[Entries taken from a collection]
__________

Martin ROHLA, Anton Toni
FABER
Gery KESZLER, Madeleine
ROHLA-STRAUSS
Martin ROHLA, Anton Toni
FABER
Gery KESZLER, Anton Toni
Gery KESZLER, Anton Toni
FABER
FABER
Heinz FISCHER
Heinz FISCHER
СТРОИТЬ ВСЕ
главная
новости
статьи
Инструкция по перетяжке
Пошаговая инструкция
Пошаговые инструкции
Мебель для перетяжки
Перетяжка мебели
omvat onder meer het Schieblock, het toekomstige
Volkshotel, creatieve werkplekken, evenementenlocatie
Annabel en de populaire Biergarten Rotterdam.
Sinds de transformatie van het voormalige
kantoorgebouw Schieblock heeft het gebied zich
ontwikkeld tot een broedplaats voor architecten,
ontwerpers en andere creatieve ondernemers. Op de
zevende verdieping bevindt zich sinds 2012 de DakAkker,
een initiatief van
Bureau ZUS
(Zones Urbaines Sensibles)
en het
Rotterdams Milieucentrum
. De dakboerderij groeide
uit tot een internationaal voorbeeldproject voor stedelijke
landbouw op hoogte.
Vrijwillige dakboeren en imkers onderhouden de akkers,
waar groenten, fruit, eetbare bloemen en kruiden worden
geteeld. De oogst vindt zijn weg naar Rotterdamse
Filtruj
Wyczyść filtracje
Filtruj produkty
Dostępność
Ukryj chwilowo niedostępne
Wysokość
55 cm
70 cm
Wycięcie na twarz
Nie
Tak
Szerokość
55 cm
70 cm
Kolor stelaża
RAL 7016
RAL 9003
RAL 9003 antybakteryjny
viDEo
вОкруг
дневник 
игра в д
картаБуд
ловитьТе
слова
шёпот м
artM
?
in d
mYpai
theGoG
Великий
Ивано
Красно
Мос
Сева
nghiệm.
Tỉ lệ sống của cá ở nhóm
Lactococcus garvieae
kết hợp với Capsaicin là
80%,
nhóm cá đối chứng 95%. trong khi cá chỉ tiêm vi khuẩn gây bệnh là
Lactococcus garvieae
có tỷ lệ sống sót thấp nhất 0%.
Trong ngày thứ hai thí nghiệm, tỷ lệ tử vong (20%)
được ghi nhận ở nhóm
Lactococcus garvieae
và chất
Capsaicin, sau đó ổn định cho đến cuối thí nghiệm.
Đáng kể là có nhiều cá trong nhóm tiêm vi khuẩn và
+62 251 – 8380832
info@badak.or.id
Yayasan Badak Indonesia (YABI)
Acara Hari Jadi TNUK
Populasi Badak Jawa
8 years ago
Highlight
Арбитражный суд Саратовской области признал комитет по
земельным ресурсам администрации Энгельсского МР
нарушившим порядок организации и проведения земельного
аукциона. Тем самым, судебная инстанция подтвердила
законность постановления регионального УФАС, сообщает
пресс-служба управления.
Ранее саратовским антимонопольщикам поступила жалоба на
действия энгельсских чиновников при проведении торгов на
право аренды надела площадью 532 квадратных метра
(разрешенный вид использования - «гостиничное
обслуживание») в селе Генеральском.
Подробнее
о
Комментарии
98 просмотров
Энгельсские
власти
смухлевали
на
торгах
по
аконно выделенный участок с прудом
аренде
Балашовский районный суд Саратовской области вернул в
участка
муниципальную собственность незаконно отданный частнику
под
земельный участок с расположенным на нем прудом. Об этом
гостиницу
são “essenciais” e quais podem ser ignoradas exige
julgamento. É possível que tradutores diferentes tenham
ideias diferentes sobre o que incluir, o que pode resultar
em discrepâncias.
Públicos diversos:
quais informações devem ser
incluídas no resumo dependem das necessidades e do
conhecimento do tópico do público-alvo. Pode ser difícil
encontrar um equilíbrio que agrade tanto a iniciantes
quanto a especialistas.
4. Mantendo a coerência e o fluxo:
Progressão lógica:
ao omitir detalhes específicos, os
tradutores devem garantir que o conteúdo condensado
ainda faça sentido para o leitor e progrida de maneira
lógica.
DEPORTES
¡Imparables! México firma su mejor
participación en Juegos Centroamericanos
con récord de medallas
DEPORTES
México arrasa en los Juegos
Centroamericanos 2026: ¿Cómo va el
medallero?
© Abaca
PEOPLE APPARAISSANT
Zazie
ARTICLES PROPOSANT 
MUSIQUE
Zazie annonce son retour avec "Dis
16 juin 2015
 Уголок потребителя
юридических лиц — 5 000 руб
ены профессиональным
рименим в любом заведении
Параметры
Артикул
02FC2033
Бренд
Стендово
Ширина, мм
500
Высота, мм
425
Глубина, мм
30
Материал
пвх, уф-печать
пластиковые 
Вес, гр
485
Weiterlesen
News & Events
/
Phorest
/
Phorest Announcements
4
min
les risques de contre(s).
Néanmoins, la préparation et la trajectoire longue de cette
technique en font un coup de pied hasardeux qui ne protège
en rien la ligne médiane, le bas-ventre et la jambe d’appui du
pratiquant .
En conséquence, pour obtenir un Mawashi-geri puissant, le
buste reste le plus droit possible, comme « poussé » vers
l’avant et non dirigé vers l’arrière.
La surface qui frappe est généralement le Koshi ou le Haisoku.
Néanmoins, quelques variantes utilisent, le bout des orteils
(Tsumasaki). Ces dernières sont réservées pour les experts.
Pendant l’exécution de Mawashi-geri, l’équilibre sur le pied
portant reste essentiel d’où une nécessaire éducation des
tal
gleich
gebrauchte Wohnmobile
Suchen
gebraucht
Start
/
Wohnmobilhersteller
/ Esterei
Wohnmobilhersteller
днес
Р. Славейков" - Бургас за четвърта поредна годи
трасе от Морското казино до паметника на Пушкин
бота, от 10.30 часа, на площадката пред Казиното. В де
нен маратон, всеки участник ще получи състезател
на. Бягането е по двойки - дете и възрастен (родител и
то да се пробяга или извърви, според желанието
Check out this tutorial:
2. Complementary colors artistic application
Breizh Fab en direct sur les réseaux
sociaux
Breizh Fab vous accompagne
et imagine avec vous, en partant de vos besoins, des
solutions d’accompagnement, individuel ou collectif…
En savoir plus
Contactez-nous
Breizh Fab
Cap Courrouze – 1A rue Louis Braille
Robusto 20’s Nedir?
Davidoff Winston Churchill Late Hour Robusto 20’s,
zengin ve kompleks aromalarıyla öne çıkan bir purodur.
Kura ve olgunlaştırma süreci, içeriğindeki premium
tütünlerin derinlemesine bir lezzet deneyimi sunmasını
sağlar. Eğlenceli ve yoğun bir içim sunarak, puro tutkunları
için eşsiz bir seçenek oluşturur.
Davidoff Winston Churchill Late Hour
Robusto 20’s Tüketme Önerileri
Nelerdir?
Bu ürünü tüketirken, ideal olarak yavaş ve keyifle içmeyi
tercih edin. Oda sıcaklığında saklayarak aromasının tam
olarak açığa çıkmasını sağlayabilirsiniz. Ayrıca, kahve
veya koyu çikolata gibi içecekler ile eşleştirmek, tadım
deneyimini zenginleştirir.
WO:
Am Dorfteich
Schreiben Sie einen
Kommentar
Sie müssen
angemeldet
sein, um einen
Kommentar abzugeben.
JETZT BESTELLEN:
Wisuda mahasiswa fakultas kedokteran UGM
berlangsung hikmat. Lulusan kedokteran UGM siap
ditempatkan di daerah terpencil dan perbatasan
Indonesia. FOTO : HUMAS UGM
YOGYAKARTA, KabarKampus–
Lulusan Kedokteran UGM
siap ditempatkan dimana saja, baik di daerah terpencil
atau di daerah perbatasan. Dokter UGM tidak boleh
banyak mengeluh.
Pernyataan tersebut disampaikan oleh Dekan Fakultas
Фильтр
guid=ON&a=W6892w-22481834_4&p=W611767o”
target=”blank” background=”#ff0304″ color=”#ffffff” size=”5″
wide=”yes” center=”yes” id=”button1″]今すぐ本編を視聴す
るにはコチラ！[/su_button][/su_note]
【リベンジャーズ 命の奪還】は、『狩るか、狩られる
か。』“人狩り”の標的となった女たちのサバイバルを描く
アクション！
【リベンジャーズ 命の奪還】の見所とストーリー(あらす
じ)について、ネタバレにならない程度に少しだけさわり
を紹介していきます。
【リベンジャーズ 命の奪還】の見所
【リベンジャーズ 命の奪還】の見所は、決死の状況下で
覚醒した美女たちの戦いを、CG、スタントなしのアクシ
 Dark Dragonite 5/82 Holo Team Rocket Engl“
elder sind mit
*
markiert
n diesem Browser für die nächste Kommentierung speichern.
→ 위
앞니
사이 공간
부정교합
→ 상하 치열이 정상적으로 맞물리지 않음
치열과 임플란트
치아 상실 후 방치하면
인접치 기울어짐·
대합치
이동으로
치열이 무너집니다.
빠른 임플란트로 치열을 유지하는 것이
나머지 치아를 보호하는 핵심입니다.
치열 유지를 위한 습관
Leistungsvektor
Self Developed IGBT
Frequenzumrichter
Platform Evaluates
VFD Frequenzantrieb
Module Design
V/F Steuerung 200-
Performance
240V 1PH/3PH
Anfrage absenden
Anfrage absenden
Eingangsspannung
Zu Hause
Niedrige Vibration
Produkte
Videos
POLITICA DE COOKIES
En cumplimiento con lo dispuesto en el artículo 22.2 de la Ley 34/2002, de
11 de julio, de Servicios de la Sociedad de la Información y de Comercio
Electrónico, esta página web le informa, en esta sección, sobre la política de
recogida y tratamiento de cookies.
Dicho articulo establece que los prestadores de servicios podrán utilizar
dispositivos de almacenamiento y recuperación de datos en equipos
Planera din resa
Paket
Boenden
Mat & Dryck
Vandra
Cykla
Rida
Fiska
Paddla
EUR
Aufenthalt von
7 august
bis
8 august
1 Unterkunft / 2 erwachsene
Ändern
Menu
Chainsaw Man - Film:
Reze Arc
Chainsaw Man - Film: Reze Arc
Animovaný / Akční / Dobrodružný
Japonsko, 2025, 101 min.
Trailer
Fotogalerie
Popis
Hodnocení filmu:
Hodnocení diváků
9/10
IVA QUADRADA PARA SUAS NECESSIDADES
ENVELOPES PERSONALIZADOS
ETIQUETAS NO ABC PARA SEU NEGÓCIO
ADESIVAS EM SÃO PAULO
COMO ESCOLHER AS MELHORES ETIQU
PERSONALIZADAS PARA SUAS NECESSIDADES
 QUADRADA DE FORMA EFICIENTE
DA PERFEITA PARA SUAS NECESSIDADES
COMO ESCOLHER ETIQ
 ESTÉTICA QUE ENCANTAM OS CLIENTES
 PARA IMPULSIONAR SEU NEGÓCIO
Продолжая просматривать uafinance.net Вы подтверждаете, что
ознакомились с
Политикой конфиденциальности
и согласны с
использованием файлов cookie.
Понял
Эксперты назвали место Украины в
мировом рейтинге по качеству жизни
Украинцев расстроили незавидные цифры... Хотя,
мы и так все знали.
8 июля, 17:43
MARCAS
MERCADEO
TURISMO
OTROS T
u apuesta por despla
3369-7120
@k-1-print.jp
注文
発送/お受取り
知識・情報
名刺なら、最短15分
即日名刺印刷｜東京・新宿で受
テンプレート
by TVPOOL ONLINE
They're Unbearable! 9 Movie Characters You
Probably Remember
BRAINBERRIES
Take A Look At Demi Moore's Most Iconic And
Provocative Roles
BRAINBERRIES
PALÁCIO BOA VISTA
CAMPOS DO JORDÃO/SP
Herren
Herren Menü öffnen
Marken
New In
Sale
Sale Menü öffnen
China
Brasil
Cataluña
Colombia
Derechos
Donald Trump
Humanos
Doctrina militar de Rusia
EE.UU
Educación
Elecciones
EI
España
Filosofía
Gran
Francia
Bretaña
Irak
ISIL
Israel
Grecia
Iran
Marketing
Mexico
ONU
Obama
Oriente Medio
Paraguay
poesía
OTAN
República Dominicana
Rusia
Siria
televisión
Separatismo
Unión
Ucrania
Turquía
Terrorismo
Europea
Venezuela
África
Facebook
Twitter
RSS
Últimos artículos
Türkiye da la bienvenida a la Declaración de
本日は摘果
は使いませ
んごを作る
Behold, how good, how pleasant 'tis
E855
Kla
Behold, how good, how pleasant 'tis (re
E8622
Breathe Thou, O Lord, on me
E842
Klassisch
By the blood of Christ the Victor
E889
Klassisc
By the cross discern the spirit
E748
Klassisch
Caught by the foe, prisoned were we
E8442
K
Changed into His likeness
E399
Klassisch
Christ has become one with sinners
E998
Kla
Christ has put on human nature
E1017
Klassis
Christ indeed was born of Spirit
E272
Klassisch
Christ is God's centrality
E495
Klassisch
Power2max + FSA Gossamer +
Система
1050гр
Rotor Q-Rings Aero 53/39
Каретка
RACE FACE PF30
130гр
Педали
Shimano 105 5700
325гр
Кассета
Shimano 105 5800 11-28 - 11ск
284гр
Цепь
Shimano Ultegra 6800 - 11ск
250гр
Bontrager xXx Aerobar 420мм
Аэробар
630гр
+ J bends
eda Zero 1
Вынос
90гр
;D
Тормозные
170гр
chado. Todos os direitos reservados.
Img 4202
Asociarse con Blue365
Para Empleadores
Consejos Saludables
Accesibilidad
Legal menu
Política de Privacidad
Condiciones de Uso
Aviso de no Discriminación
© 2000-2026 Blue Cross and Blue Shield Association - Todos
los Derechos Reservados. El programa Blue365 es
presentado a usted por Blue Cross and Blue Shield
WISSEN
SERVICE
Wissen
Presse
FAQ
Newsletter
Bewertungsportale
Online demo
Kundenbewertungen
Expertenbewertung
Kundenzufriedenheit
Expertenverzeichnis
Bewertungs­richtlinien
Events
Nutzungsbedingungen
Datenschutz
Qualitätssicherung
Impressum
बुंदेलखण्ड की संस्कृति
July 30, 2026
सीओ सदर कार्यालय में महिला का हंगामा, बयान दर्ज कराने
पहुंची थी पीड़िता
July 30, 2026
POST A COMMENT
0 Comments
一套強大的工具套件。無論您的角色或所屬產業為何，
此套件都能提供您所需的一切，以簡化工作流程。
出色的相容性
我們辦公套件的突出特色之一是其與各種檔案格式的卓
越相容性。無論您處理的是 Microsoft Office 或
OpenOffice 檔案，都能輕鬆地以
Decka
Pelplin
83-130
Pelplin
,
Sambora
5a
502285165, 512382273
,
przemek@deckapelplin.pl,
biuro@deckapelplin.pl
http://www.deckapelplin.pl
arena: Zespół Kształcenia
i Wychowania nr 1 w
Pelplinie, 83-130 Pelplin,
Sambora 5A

__________

◆ **Task prompt**
Up to and including the line with "omvat onder meer", write out the records above exactly, starting from their first line.

◆ **Result of the exercise**
Martin ROHLA, Anton Toni
FABER
Gery KESZLER, Madeleine
ROHLA-STRAUSS
Martin ROHLA, Anton Toni
FABER
Gery KESZLER, Anton Toni
Gery KESZLER, Anton Toni
FABER
FABER
Heinz FISCHER
Heinz FISCHER
СТРОИТЬ ВСЕ
главная
новости
статьи
Инструкция по перетяжке
Пошаговая инструкция
Пошаговые инструкции
Мебель для перетяжки
Перетяжка мебели
omvat onder meer het Schieblock, het toekomstige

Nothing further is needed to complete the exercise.